Seven-day-old pea and wheat seedlings were harvested, weighed, and immediately frozen in liquid nitrogen, and stored at -80°C until extraction. Samples of 10 mg of FW were extracted in 1 ml of Na-phosphate buffer (50 mM, pH 7.0, 4°C, 0.1% diethyldithiocarbamic acid sodium salt) as previously described. After centrifugation, the samples were diluted to 5 ml with Na-phosphate buffer and each sample divided into doses of 200 µl (15 samples per plant). Subsequently, in five replicates, samples were supplemented with 1 pmol, 10 pmol or without unlabeled standards (IAA, IAA-Asp, IAA-glc, IAA-Glu, oxIAA, oxIAA-Asp, oxIAA-glc, oxIAA-Glu, oxIAA-Leu, oxIAA-Phe) and 5 pmol of internal stable isotope-labeled standards ([¹³C₆]IAA, [¹³C₆]IAA-Asp, [¹³C₆]IAA-Glu, [¹³C₆]IAA-glc, [¹³C₆]oxIAA, oxIAA-[¹³C₄,¹⁵N]Asp, [¹³C₆]oxIAA-glc, oxIAA-[¹³C₅,¹⁵N]Glu). All samples were then acidified and purified by in-tip μSPE method as described above. Finally, concentrations of all analytes were quantified by HPLC-MS/MS using a standard isotope dilution method. To calculate the accuracy of the method, the deviation of the determined analyte concentration (after subtraction of endogenous level) from its nominal level (known amount of analyte standard added to sample) was divided by the nominal level and expressed as percentage bias. Method precision was calculated as the relative standard deviation of determined levels.

Data analysis

Multivariate data analysis was performed using SIMCA 17 software (Sartorius Stedim Data Analytics, Umeå, Sweden). Dataset containing endogenous concentrations (pmol/g FW) was log transformed, centered and scaled using unit-variance scaling method. Values under limit of detection (LOD) were replaced with 0.95-fold of respective LOD value. Principal component analysis (PCA) was calculated for description of data structure.

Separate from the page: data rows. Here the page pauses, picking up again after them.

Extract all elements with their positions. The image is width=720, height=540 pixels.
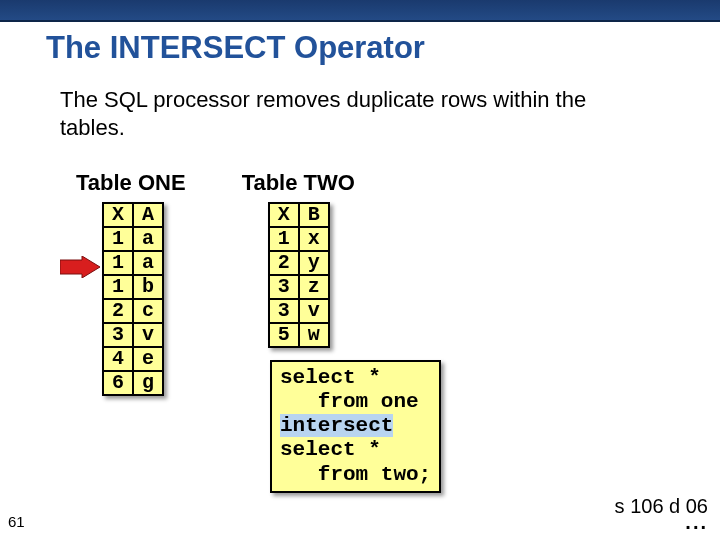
table-row: 1x: [269, 227, 329, 251]
duplicate-arrow-icon: [60, 256, 100, 278]
svg-marker-0: [60, 256, 100, 278]
col-header: X: [103, 203, 133, 227]
code-line: intersect: [280, 414, 431, 438]
table-two-caption: Table TWO: [242, 170, 355, 196]
code-highlight: intersect: [280, 414, 393, 437]
slide-number: 61: [8, 513, 25, 530]
code-line: select *: [280, 438, 431, 462]
col-header: X: [269, 203, 299, 227]
code-line: select *: [280, 366, 431, 390]
table-row: 2c: [103, 299, 163, 323]
table-one-caption: Table ONE: [76, 170, 186, 196]
table-row: 2y: [269, 251, 329, 275]
table-one-block: Table ONE X A 1a 1a 1b 2c 3v 4e 6g: [76, 170, 186, 396]
table-row: 1b: [103, 275, 163, 299]
table-two: X B 1x 2y 3z 3v 5w: [268, 202, 330, 348]
table-row: 3v: [269, 299, 329, 323]
table-row: 4e: [103, 347, 163, 371]
table-one-wrap: X A 1a 1a 1b 2c 3v 4e 6g: [76, 202, 186, 396]
table-row: 3z: [269, 275, 329, 299]
table-two-wrap: X B 1x 2y 3z 3v 5w: [242, 202, 355, 348]
continued-dots: ...: [685, 511, 708, 534]
table-row: 6g: [103, 371, 163, 395]
top-bar: [0, 0, 720, 22]
table-row: 1a: [103, 227, 163, 251]
table-header-row: X A: [103, 203, 163, 227]
table-row: 3v: [103, 323, 163, 347]
col-header: B: [299, 203, 329, 227]
table-row: 1a: [103, 251, 163, 275]
col-header: A: [133, 203, 163, 227]
slide-title: The INTERSECT Operator: [46, 30, 425, 66]
table-one: X A 1a 1a 1b 2c 3v 4e 6g: [102, 202, 164, 396]
code-line: from one: [280, 390, 431, 414]
table-header-row: X B: [269, 203, 329, 227]
table-row: 5w: [269, 323, 329, 347]
slide-description: The SQL processor removes duplicate rows…: [60, 86, 620, 141]
code-line: from two;: [280, 463, 431, 487]
sql-code-box: select * from oneintersectselect * from …: [270, 360, 441, 493]
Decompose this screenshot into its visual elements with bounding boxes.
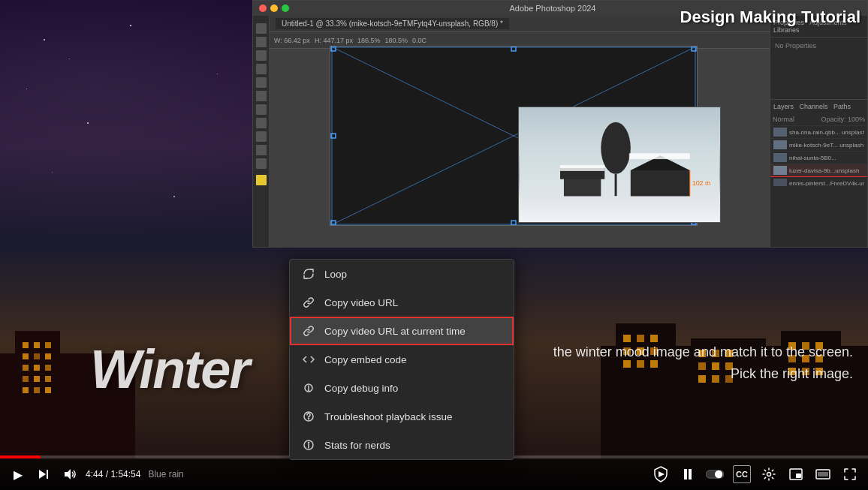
svg-rect-87 <box>796 473 801 478</box>
svg-rect-78 <box>47 470 48 479</box>
ps-main-area: Untitled-1 @ 33.3% (mike-kotsch-9eTMFytq… <box>253 16 867 247</box>
menu-label-copy-url-time: Copy video URL at current time <box>324 326 466 337</box>
menu-item-copy-embed[interactable]: Copy embed code <box>290 345 514 374</box>
theater-button[interactable] <box>814 465 832 483</box>
svg-rect-4 <box>45 342 51 348</box>
miniplayer-button[interactable] <box>787 465 805 483</box>
svg-rect-1 <box>15 331 60 458</box>
svg-rect-89 <box>818 472 828 476</box>
svg-rect-13 <box>45 376 51 382</box>
svg-marker-77 <box>39 470 46 479</box>
svg-rect-8 <box>23 365 29 371</box>
ps-close-dot[interactable] <box>259 5 267 12</box>
time-display: 4:44 / 1:54:54 <box>86 469 140 479</box>
svg-rect-11 <box>23 376 29 382</box>
svg-text:102 m: 102 m <box>692 179 711 187</box>
ps-right-panel: Properties Adjustments Libraries No Prop… <box>770 16 867 247</box>
menu-item-stats[interactable]: Stats for nerds <box>290 431 514 459</box>
ps-minimize-dot[interactable] <box>270 5 278 12</box>
channel-title: Design Making Tutorial <box>680 8 860 27</box>
svg-marker-79 <box>65 469 71 479</box>
context-menu: Loop Copy video URL Copy video URL at cu… <box>289 259 514 460</box>
svg-rect-66 <box>520 196 720 222</box>
settings-button[interactable] <box>760 465 778 483</box>
menu-label-copy-embed: Copy embed code <box>324 354 407 365</box>
ps-canvas-area: Untitled-1 @ 33.3% (mike-kotsch-9eTMFytq… <box>270 16 770 247</box>
svg-rect-14 <box>23 387 29 393</box>
subtitle-text: the winter mood image and match it to th… <box>553 341 853 385</box>
info-icon <box>302 438 315 452</box>
svg-point-74 <box>309 419 309 419</box>
svg-rect-67 <box>560 165 604 171</box>
play-button[interactable]: ▶ <box>9 465 27 483</box>
ps-tab[interactable]: Untitled-1 @ 33.3% (mike-kotsch-9eTMFytq… <box>276 18 509 29</box>
menu-item-copy-url[interactable]: Copy video URL <box>290 288 514 317</box>
svg-rect-10 <box>45 365 51 371</box>
svg-point-60 <box>601 122 630 174</box>
svg-rect-16 <box>45 387 51 393</box>
ps-canvas: 102 m <box>330 46 698 226</box>
menu-item-troubleshoot[interactable]: Troubleshoot playback issue <box>290 402 514 431</box>
svg-rect-82 <box>689 469 692 479</box>
link-time-icon <box>302 324 315 338</box>
menu-label-copy-url: Copy video URL <box>324 297 398 308</box>
svg-point-85 <box>767 473 771 476</box>
next-button[interactable] <box>35 465 53 483</box>
svg-marker-80 <box>659 471 665 477</box>
svg-rect-7 <box>45 353 51 359</box>
link-icon <box>302 296 315 309</box>
svg-point-76 <box>309 443 309 443</box>
winter-overlay-text: Winter <box>90 338 249 400</box>
svg-rect-2 <box>23 342 29 348</box>
svg-rect-9 <box>34 365 40 371</box>
help-icon <box>302 410 315 423</box>
photoshop-window: Adobe Photoshop 2024 Un <box>252 0 868 248</box>
svg-point-72 <box>309 390 309 391</box>
ps-maximize-dot[interactable] <box>282 5 289 12</box>
right-controls: CC <box>652 465 859 483</box>
svg-rect-68 <box>629 153 690 159</box>
subtitles-button[interactable]: CC <box>733 465 751 483</box>
svg-rect-81 <box>684 469 687 479</box>
channel-name: Blue rain <box>148 469 183 479</box>
menu-item-copy-debug[interactable]: Copy debug info <box>290 374 514 402</box>
volume-button[interactable] <box>60 465 78 483</box>
fullscreen-button[interactable] <box>841 465 859 483</box>
menu-item-copy-url-time[interactable]: Copy video URL at current time <box>290 317 514 345</box>
yt-logo-button[interactable] <box>652 465 670 483</box>
pause-button[interactable] <box>679 465 697 483</box>
svg-rect-15 <box>34 387 40 393</box>
svg-rect-6 <box>34 353 40 359</box>
ps-toolbar <box>253 16 270 247</box>
autoplay-toggle[interactable] <box>706 465 724 483</box>
svg-rect-12 <box>34 376 40 382</box>
menu-label-copy-debug: Copy debug info <box>324 383 398 394</box>
debug-icon <box>302 381 315 395</box>
svg-rect-5 <box>23 353 29 359</box>
video-controls-bar: ▶ 4:44 / 1:54:54 Blue rain <box>0 458 868 490</box>
ps-image-content: 102 m <box>518 107 721 223</box>
svg-point-84 <box>715 470 722 478</box>
menu-item-loop[interactable]: Loop <box>290 260 514 288</box>
embed-icon <box>302 353 315 366</box>
menu-label-loop: Loop <box>324 269 347 280</box>
ps-title-text: Adobe Photoshop 2024 <box>510 4 596 13</box>
ps-window-controls <box>259 5 289 12</box>
loop-icon <box>302 267 315 281</box>
svg-rect-3 <box>34 342 40 348</box>
menu-label-stats: Stats for nerds <box>324 440 390 451</box>
menu-label-troubleshoot: Troubleshoot playback issue <box>324 411 453 422</box>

All PCA models were cross-validated to assess model reliability. Variables with no or neglectable effect in score plot were excluded.

Results

Development and validation of oxIAA-amino acids profiling method

Solid phase extraction is becoming the most widely used method for the purification of phytohormones. In the last decade, there has been a trend towards minimal use of solvents, which has led to the development of new solid phase microextraction such as in-tip µSPE, which was first used for cytokinin analysis (Svačinová et al., 2012) and later for auxin purification (Liu et al., 2012; Pěnčík et al., 2018). We adopted the in-tip µSPE purification protocol described by Pěnčík et al. (2018) to achieve the highest possible extraction efficiency for all IAA metabolites including novel oxIAA-AA conjugates. The recovery rate of analytes was tested using three types of extraction sorbents and their combination: SDB-XC Empore™, HLB AttractSPE™, and C18 Empore™. The recoveries of added auxin standards in acidified Na-phosphate buffer applied onto microcolumns are summarized in Figure S2. The single-StageTips filled with HLB or SDB-XC sorbents recovered 49 ± 9% and 59 ± 11% of auxin compounds, respectively. In good agreement with previously published data (Pěnčík et al., 2018), multi-StageTips C18/SDB-XC also showed high extraction yields (mean recovery 60 ± 11%). Under our experimental conditions, the HLB/SDB-XC microcolumns combined hydrophilic-lipophilic balance/polymer-based sorbents provided the highest recoveries ranging from 47% to 89% across all analytes (Figure S2). Importantly, oxIAA-AA conjugates were efficiently retained on HLB/SDB-XC sorbents with recovery rates ranging from 47 ± 14% (oxIAA-Asp) to 76 ± 5% (oxIAA-Leu). According to our findings, a combination of HLB/SDB-XC sorbents was used to isolate oxIAA-AA conjugates from the studied plant material.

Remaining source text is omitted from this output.